As can be seen in Fig. 12, Puromet MTS9200 contains beads of the most diverse sizes, while Lewatit MonoPlus MP600’s beads have very similar dimensions. A change in the colour of the ion-exchange resins after the sorption process is also visible, probably due to the sorption of precious metal complexes of different colours (from red to yellow). In no case were any significant defects such as chips, cracks or fractures observed.
Microscopy photos of the ion exchange resins (on the left—before the process, on the right—after continuous sorption experiments).
In Table 4 a semi-quantitative analysis of the ion-exchange resin, before and after the sorption is presented.
The structure of ion-exchange resins such as Puromet MTS9850 and Lewatit MonoPlus MP600, which are composed of polystyrene crosslinked with divinylbenzene, was confirmed through semi-quantitative analysis data. These resins mainly consisted of carbon, with the incorporation of chlorine indicating the presence of vinyl chloride or a chloride radical added in the polymerization process. Puromet MTS98500, on the other hand, has a matrix of polyacrylate crosslinked with divinylbenzene, as shown by the high carbon and oxygen content. Despite undergoing sorption processes, the composition of ion-exchange resins remains largely unchanged, with any variations in elemental content attributed to the proportional appearance of precious metals.
It is important to note that there are currently no published studies addressing the calculation of resins capacities in dynamic conditions using industrial solutions. Only one publication describes the research conducted in dynamic conditions while using one of the same ion-exchange resins (Puromet MTS9850)46. The comparison is included in Table 5.
This research represents a novel approach in the scientific community for recovering precious metals through ion-exchange method using waste of the refining process. It marks a significant advancement towards industrial application and will greatly contribute to scaling the process in future studies.

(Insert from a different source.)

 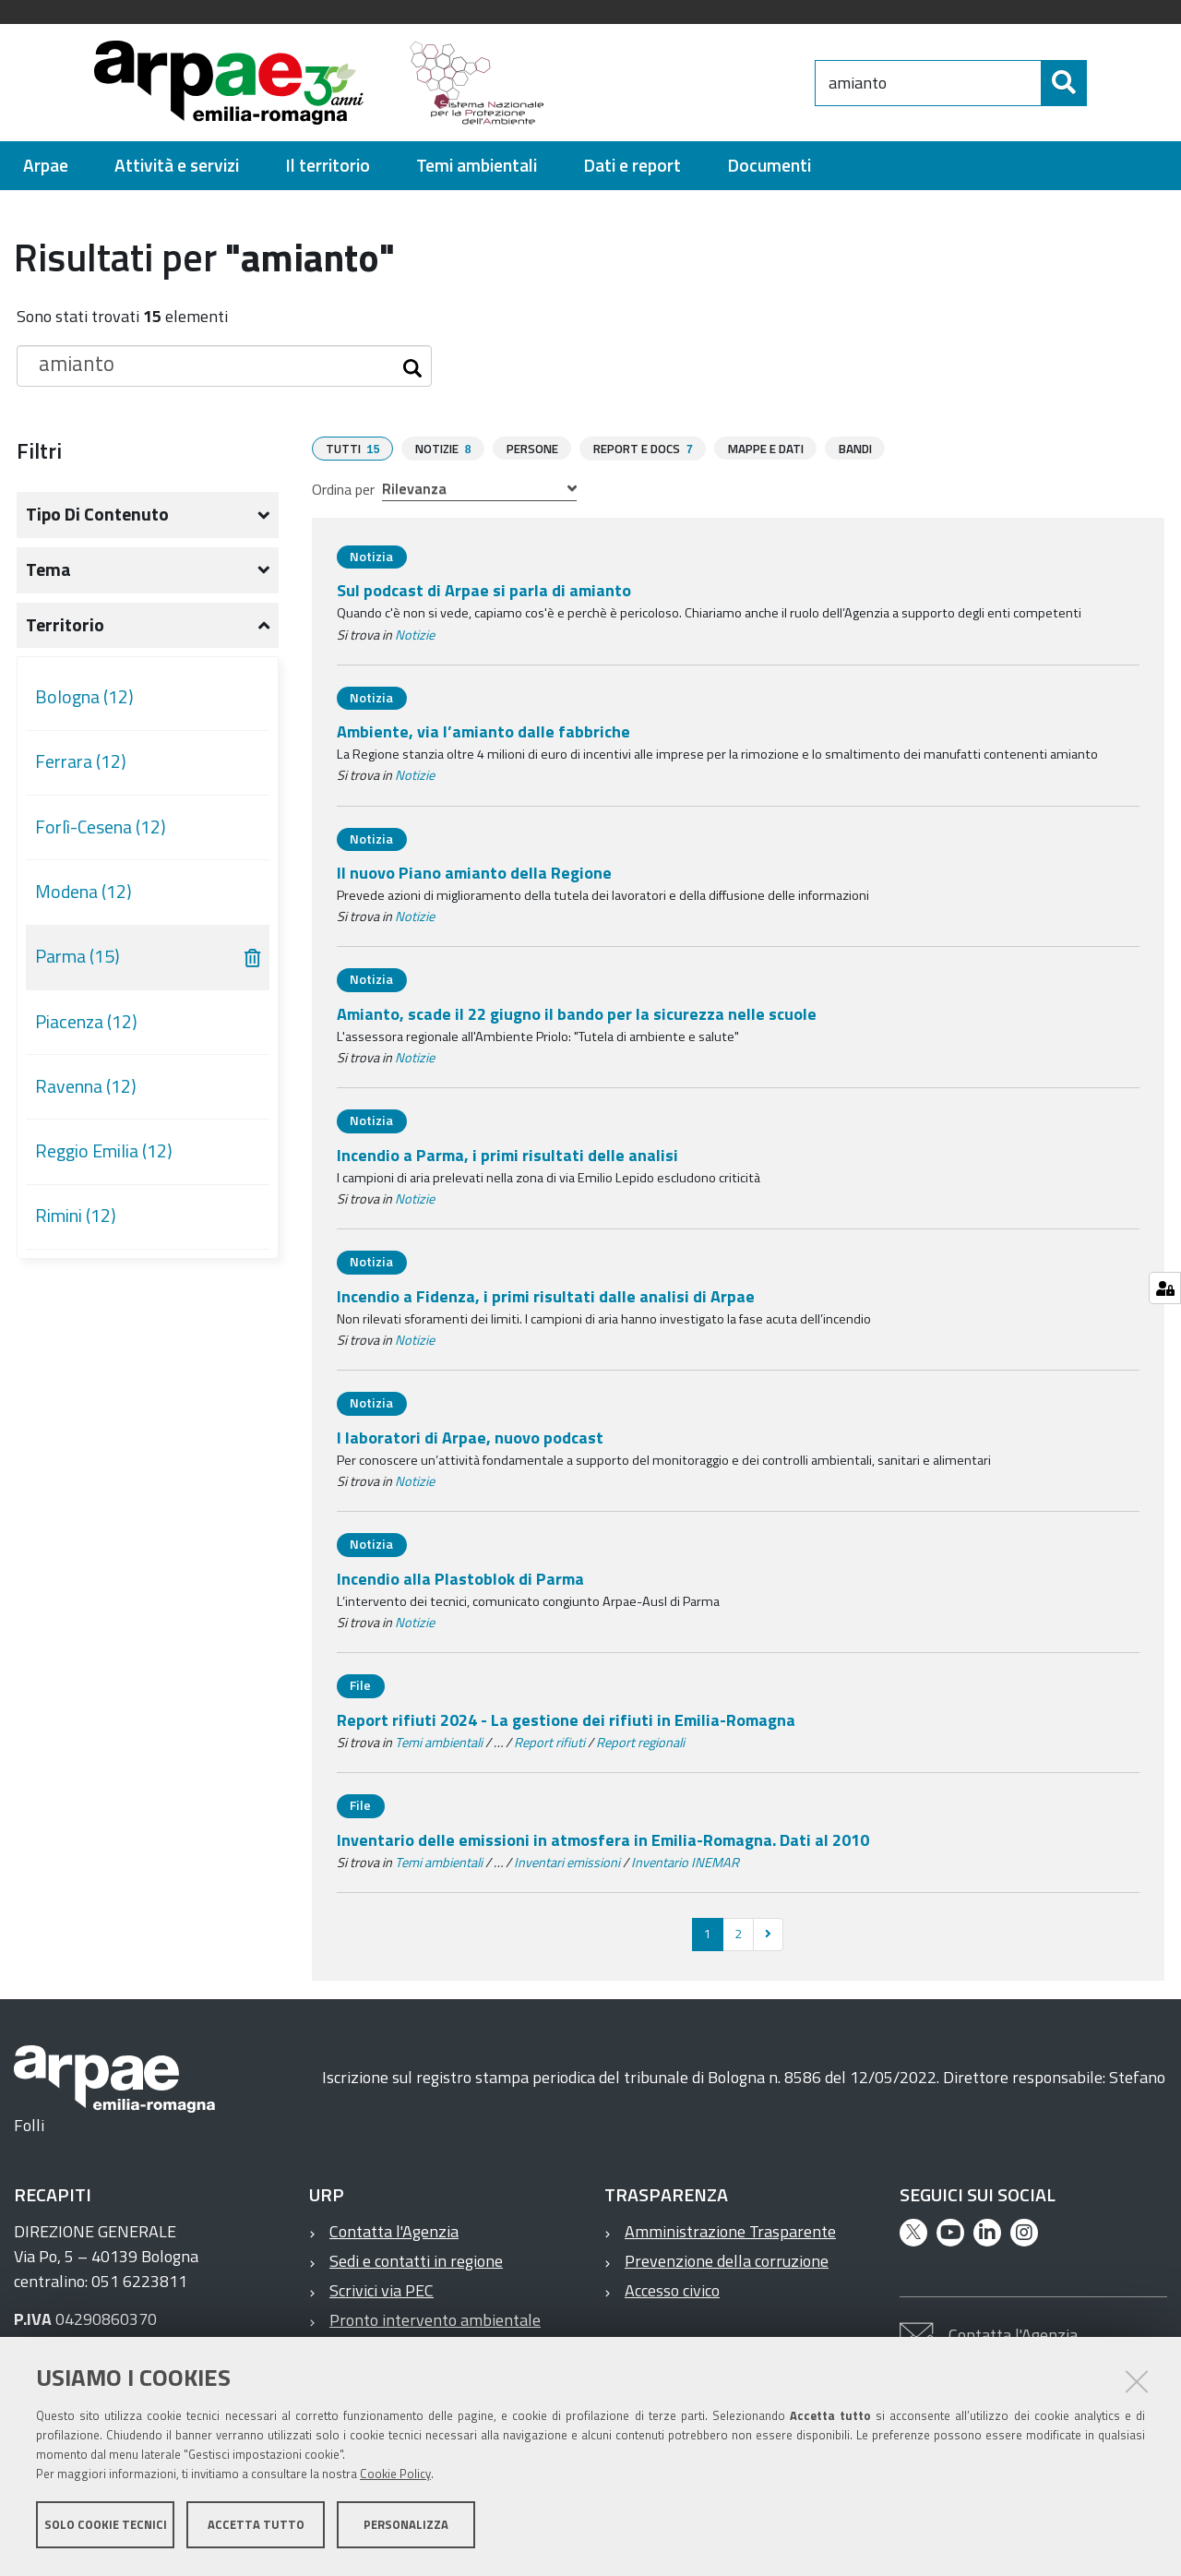 What do you see at coordinates (435, 2318) in the screenshot?
I see `Pronto intervento ambientale` at bounding box center [435, 2318].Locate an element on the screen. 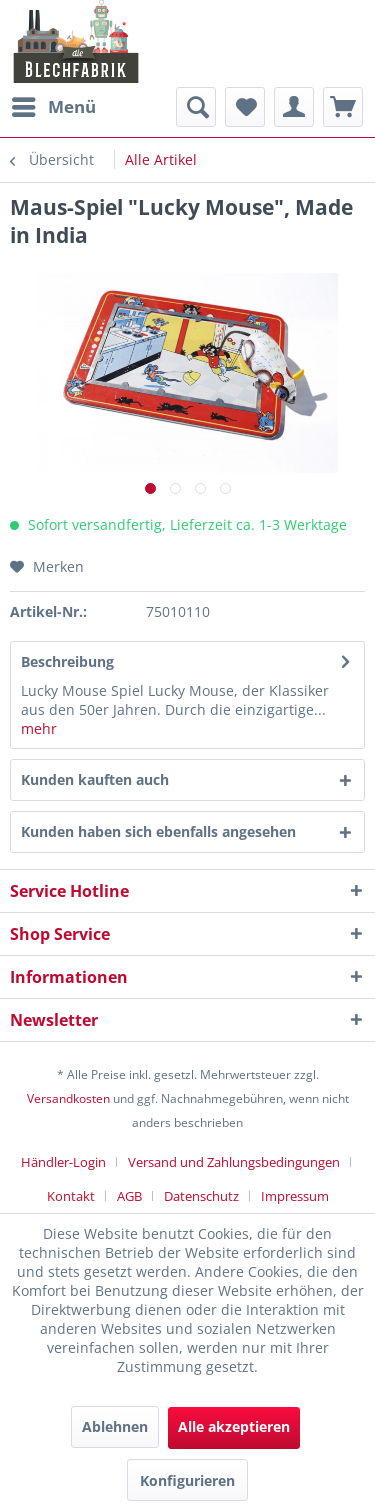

Conducting a full economic study may be impossible at this point of research as the full technology for the production of pure precious metals from the refining waste has not been yet developed. However for comparative purposes, we can assume that at the beginning the possible installation can process 1 tonne of refining waste containing 0.05% of each precious metal (Pt, Pd, Rh, and Au). The recovery of precious metals is never complete, which is why the efficiency of the entire technology was assumed to be 99%. The market prices of individual precious metals as of May 13, 2024 (according to kitco.com60) were: for gold—EUR 69,825.42/kg; for platinum—EUR 29,721.25/kg; for palladium—EUR 28,975.98/kg; for rhodium—EUR 137,099.32/kg. This means that the installation can produce precious metals (with a purity of 99.9%) worth: 0.495 kg of gold—EUR 34,563.58; 0.495 kg of platinum—EUR 14,712.02; 0.495 kg for palladium—EUR 14,343.11; 0.495 kg for rhodium—EUR 67,864.16. Therefore, from 1 tonne of low-quality waste the possible installation can manufacture precious metals worth EUR 131,482.87.